This repository contains datasets of Thai Discord chat conversations that were collected between 2016 and 2022. The dataset files are named as data(01-18).txt and collectively contain a total of 28,698,673 lines of chat.
The chat logs are organized in a conversational format, with each line representing a message exchanged between users. The structure of each line follows the convention of Discord chat logs, where user mentions are denoted by "@U" followed by the user's identifier within the chat scope.
U1:ง้าบเช่นกัน
U2:@U3 นอนยังฮับ
U2:ราตรีสวัสดิ์
*
U1:แล้วโทรศัพท์ก็ดับ
U2:อรุณสวัสดิ์
U2:@U1 @U4 @U3 อรุณสวัสดิ์ฮะ
U1:ทำเช้านี้เค็มจัง เกลือแบบโคตรๆเลยเนี่ย
*
The chat data in this repository was collected by me. The collection period spans from 2016 to 2022, ensuring a diverse range of conversations over the years.

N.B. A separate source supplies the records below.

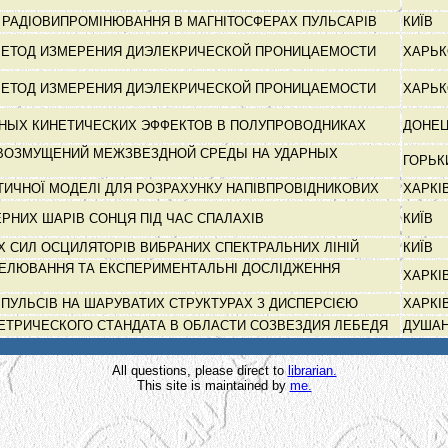
РАДІОВИПРОМІНЮВАННЯ В МАГНІТОСФЕРАХ ПУЛЬСАРІВ
КИЇВ
ЕТОД ИЗМЕРЕНИЯ ДИЭЛЕКРИЧЕСКОЙ ПРОНИЦАЕМОСТИ
ХАРЬ
ЕТОД ИЗМЕРЕНИЯ ДИЭЛЕКРИЧЕСКОЙ ПРОНИЦАЕМОСТИ
ХАРЬ
ЙНЫХ КИНЕТИЧЕСКИХ ЭФФЕКТОВ В ПОЛУПРОВОДНИКАХ
ДОНЕ
ВОЗМУЩЕНИЙ МЕЖЗВЕЗДНОЙ СРЕДЫ НА УДАРНЫХ
ГОРЬ
ИЧНОЇ МОДЕЛІ ДЛЯ РОЗРАХУНКУ НАПІВПРОВІДНИКОВИХ
ХАРКІ
РНИХ ШАРІВ СОНЦЯ ПІД ЧАС СПАЛАХІВ
КИЇВ
 СИЛ ОСЦИЛЯТОРІВ ВИБРАНИХ СПЕКТРАЛЬНИХ ЛІНІЙ
КИЇВ
ЕЛЮВАННЯ ТА ЕКСПЕРИМЕНТАЛЬНІ ДОСЛІДЖЕННЯ
ХАРКІ
МПУЛЬСІВ НА ШАРУВАТИХ СТРУКТУРАХ З ДИСПЕРСІЄЮ
ХАРКІ
ЕТРИЧЕСКОГО СТАНДАТА В ОБЛАСТИ СОЗВЕЗДИЯ ЛЕБЕДЯ
ДУША
All questions, please direct to
librarian.
This site is maintained by
me.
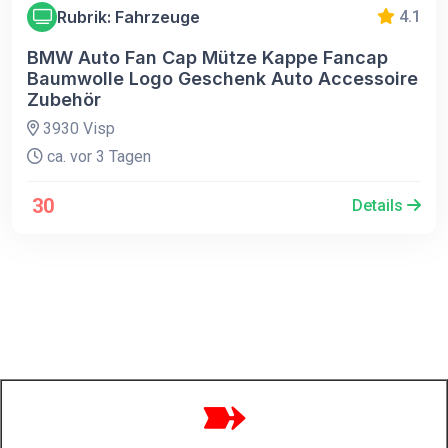
Rubrik: Fahrzeuge
4.1
BMW Auto Fan Cap Mütze Kappe Fancap
Baumwolle Logo Geschenk Auto Accessoire
Zubehör
3930 Visp
ca. vor 3 Tagen
30
Details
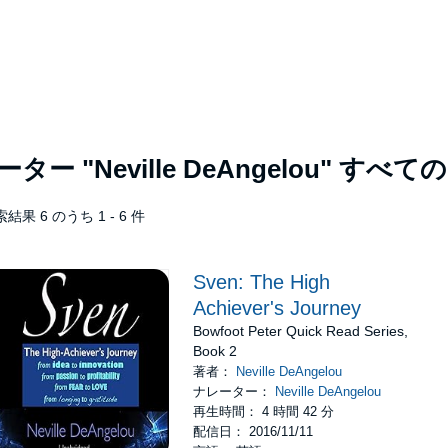
レーター
"Neville DeAngelou"
すべての
結果 6 のうち 1 - 6 件
Sven: The High
Achiever's Journey
Bowfoot Peter Quick Read Series,
Book 2
著者：
Neville DeAngelou
ナレーター：
Neville DeAngelou
再生時間： 4 時間 42 分
配信日： 2016/11/11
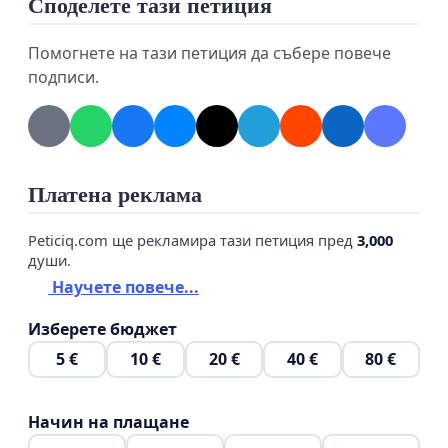
Споделете тази петиция
Помогнете на тази петиция да събере повече
подписи.
Платена реклама
Peticiq.com ще рекламира тази петиция пред
3,000
души.
Научете повече...
Изберете бюджет
5 €
10 €
20 €
40 €
80 €
Начин на плащане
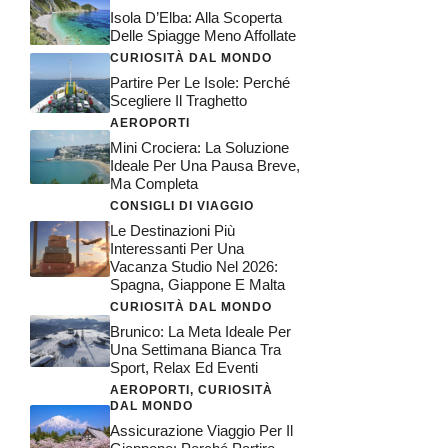
Isola D’Elba: Alla Scoperta
Delle Spiagge Meno Affollate
CURIOSITÀ DAL MONDO
Partire Per Le Isole: Perché
Scegliere Il Traghetto
AEROPORTI
Mini Crociera: La Soluzione
Ideale Per Una Pausa Breve,
Ma Completa
CONSIGLI DI VIAGGIO
Le Destinazioni Più
Interessanti Per Una
Vacanza Studio Nel 2026:
Spagna, Giappone E Malta
CURIOSITÀ DAL MONDO
Brunico: La Meta Ideale Per
Una Settimana Bianca Tra
Sport, Relax Ed Eventi
AEROPORTI
,
CURIOSITÀ
DAL MONDO
Assicurazione Viaggio Per Il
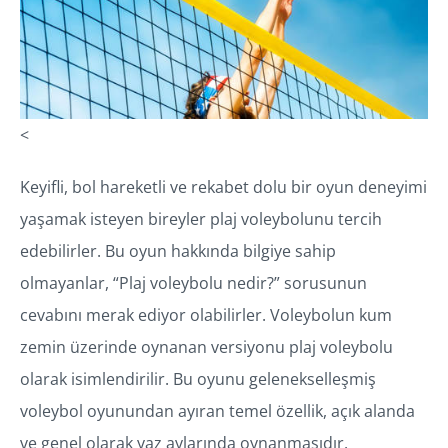
<
Keyifli, bol hareketli ve rekabet dolu bir oyun deneyimi
yaşamak isteyen bireyler plaj voleybolunu tercih
edebilirler. Bu oyun hakkında bilgiye sahip
olmayanlar, “Plaj voleybolu nedir?” sorusunun
cevabını merak ediyor olabilirler. Voleybolun kum
zemin üzerinde oynanan versiyonu plaj voleybolu
olarak isimlendirilir. Bu oyunu gelenekselleşmiş
voleybol oyunundan ayıran temel özellik, açık alanda
ve genel olarak yaz aylarında oynanmasıdır.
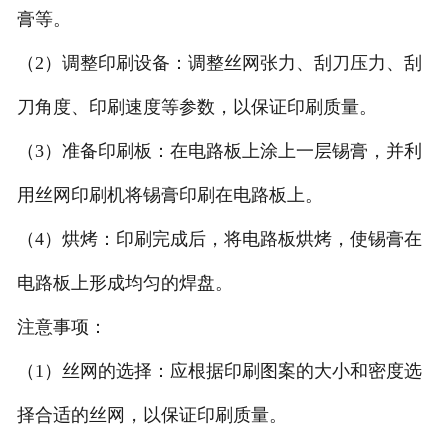
膏等。
（2）调整印刷设备：调整丝网张力、刮刀压力、刮
刀角度、印刷速度等参数，以保证印刷质量。
（3）准备印刷板：在电路板上涂上一层锡膏，并利
用丝网印刷机将锡膏印刷在电路板上。
（4）烘烤：印刷完成后，将电路板烘烤，使锡膏在
电路板上形成均匀的焊盘。
注意事项：
（1）丝网的选择：应根据印刷图案的大小和密度选
择合适的丝网，以保证印刷质量。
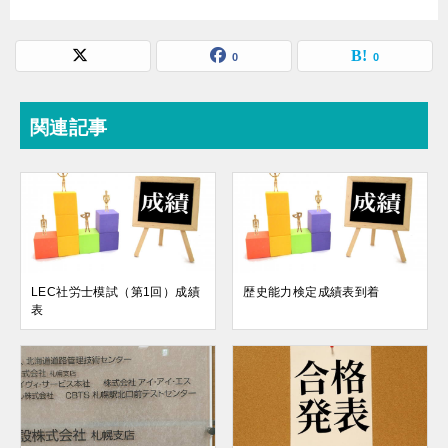
0
0
関連記事
LEC社労士模試（第1回）成績
歴史能力検定成績表到着
表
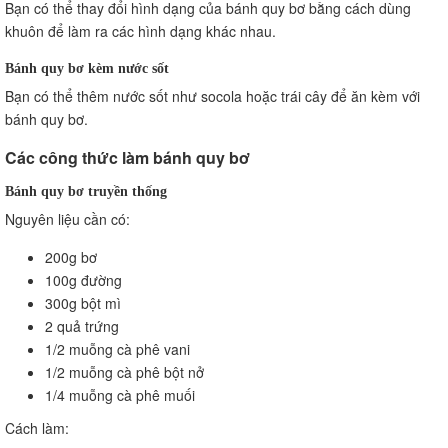
Bạn có thể thay đổi hình dạng của bánh quy bơ bằng cách dùng
khuôn để làm ra các hình dạng khác nhau.
Bánh quy bơ kèm nước sốt
Bạn có thể thêm nước sốt như socola hoặc trái cây để ăn kèm với
bánh quy bơ.
Các công thức làm bánh quy bơ
Bánh quy bơ truyền thống
Nguyên liệu cần có:
200g bơ
100g đường
300g bột mì
2 quả trứng
1/2 muỗng cà phê vani
1/2 muỗng cà phê bột nở
1/4 muỗng cà phê muối
Cách làm:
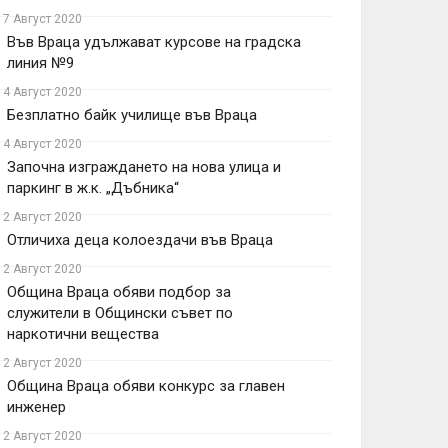
17 Август 2020
Във Враца удължават курсове на градска
линия №9
14 Август 2020
Безплатно байк училище във Враца
14 Август 2020
Започна изграждането на нова улица и
паркинг в ж.к. „Дъбника“
12 Август 2020
Отличиха деца колоездачи във Враца
12 Август 2020
Община Враца обяви подбор за
служители в Общински съвет по
наркотични вещества
12 Август 2020
Община Враца обяви конкурс за главен
инженер
12 Август 2020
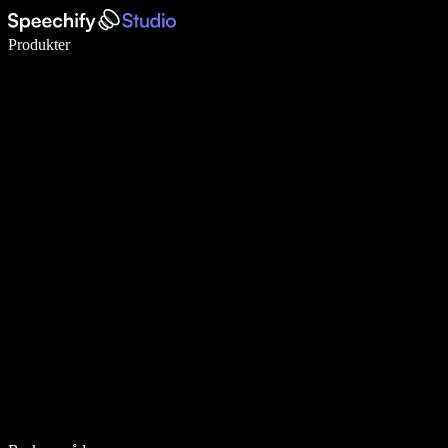
Skriv 5× raskere med diktering
Produkter
Les mer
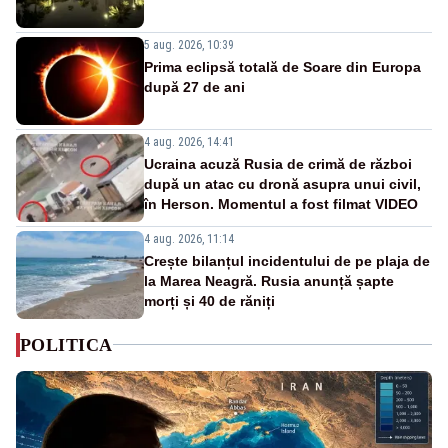
5 aug. 2026, 10:39
Prima eclipsă totală de Soare din Europa
după 27 de ani
4 aug. 2026, 14:41
Ucraina acuză Rusia de crimă de război
după un atac cu dronă asupra unui civil,
în Herson. Momentul a fost filmat VIDEO
4 aug. 2026, 11:14
Crește bilanțul incidentului de pe plaja de
la Marea Neagră. Rusia anunță șapte
morți și 40 de răniți
POLITICA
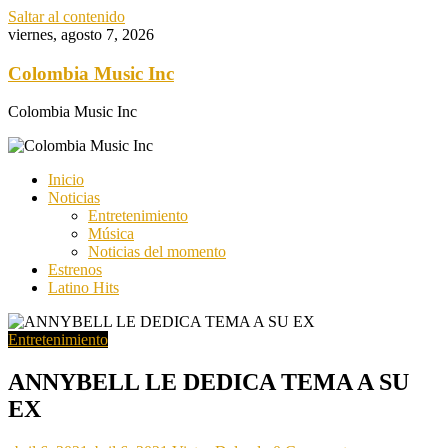
Saltar al contenido
viernes, agosto 7, 2026
Colombia Music Inc
Colombia Music Inc
Inicio
Noticias
Entretenimiento
Música
Noticias del momento
Estrenos
Latino Hits
Entretenimiento
ANNYBELL LE DEDICA TEMA A SU
EX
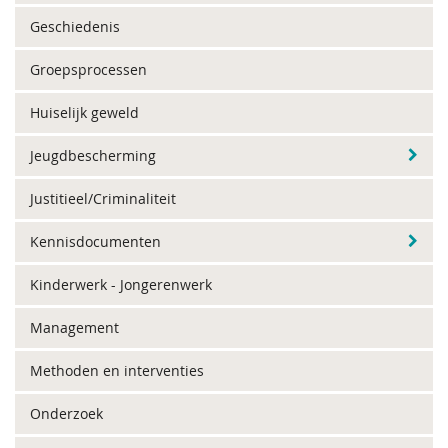
Geschiedenis
Groepsprocessen
Huiselijk geweld
Jeugdbescherming
Justitieel/Criminaliteit
Kennisdocumenten
Kinderwerk - Jongerenwerk
Management
Methoden en interventies
Onderzoek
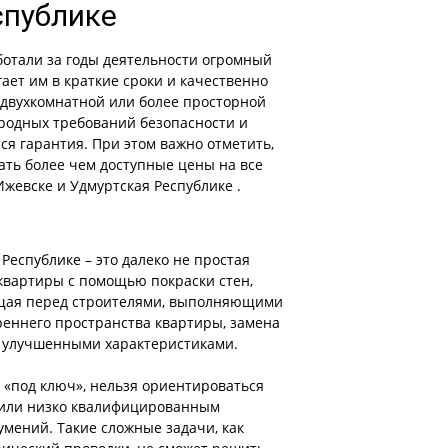
спублике
отали за годы деятельности огромный
ает им в краткие сроки и качественно
 двухкомнатной или более просторной
родных требований безопасности и
тся гарантия. При этом важно отметить,
ать более чем доступные цены на все
Ижевске и Удмуртская Республике .
еспублике – это далеко не простая
квартиры с помощью покраски стен,
оящая перед строителями, выполняющими
еннего пространства квартиры, замена
 улучшенными характеристиками.
«под ключ», нельзя ориентироваться
 или низко квалифицированным
умений. Такие сложные задачи, как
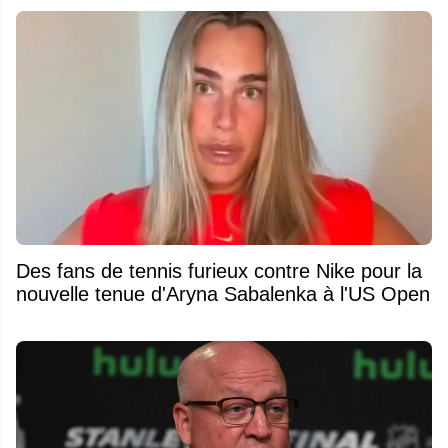
Des fans de tennis furieux contre Nike pour la
nouvelle tenue d'Aryna Sabalenka à l'US Open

The chat data in this repository has been filtered according to the following rules:
- Thai Language: Only chat messages in the Thai language have been included in the dataset.
- Exclusion of URLs: Chat messages containing URLs or links have been omitted from the dataset.
- Language Identification: The Franc module was utilized to identify the language of each chat message, and only messages identified as "tha" (Thai) were included.
- Exclusion of Common Bot Prefix: Chat messages that start with a common bot prefix have been excluded from the dataset.
- Conversational Scope: Each conversation in the dataset has been restricted to a maximum of 2 hours. If a conversation exceeds this time limit, it is considered a new conversation.
- Multiple Real Users: Each chat conversation in the dataset includes more than two real users engaging in the conversation. Bot users are not counted as part of the user count.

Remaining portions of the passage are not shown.